---------- Dataset entries

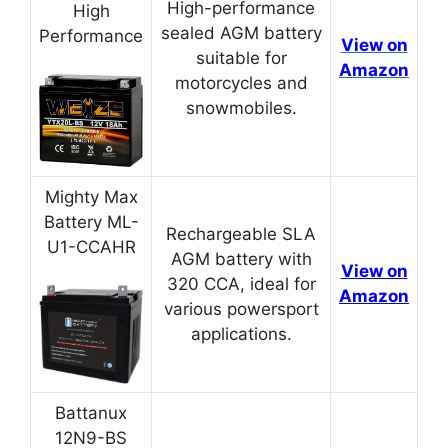
High-performance
High
sealed AGM battery
Performance
View on
suitable for
Amazon
motorcycles and
snowmobiles.
Mighty Max
Battery ML-
Rechargeable SLA
U1-CCAHR
AGM battery with
View on
320 CCA, ideal for
Amazon
various powersport
applications.
Battanux
12N9-BS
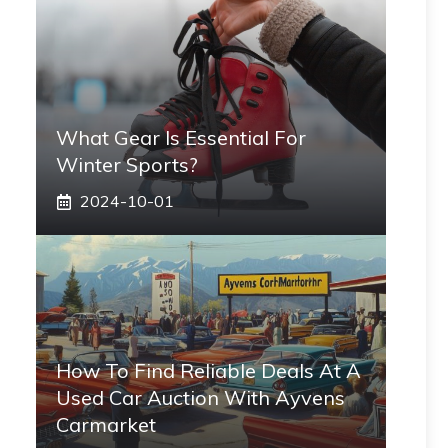
What Gear Is Essential For
Winter Sports?
2024-10-01
How To Find Reliable Deals At A
Used Car Auction With Ayvens
Carmarket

--------------------

**What this task involves:** Nothing but an exact repeat of the records, pictures excluded, belongs in the answer.

**Result of the task:**
High-performance
High
sealed AGM battery
Performance
View on
suitable for
Amazon
motorcycles and
snowmobiles.
Mighty Max
Battery ML-
Rechargeable SLA
U1-CCAHR
AGM battery with
View on
320 CCA, ideal for
Amazon
various powersport
applications.
Battanux
12N9-BS
What Gear Is Essential For
Winter Sports?
2024-10-01
How To Find Reliable Deals At A
Used Car Auction With Ayvens
Carmarket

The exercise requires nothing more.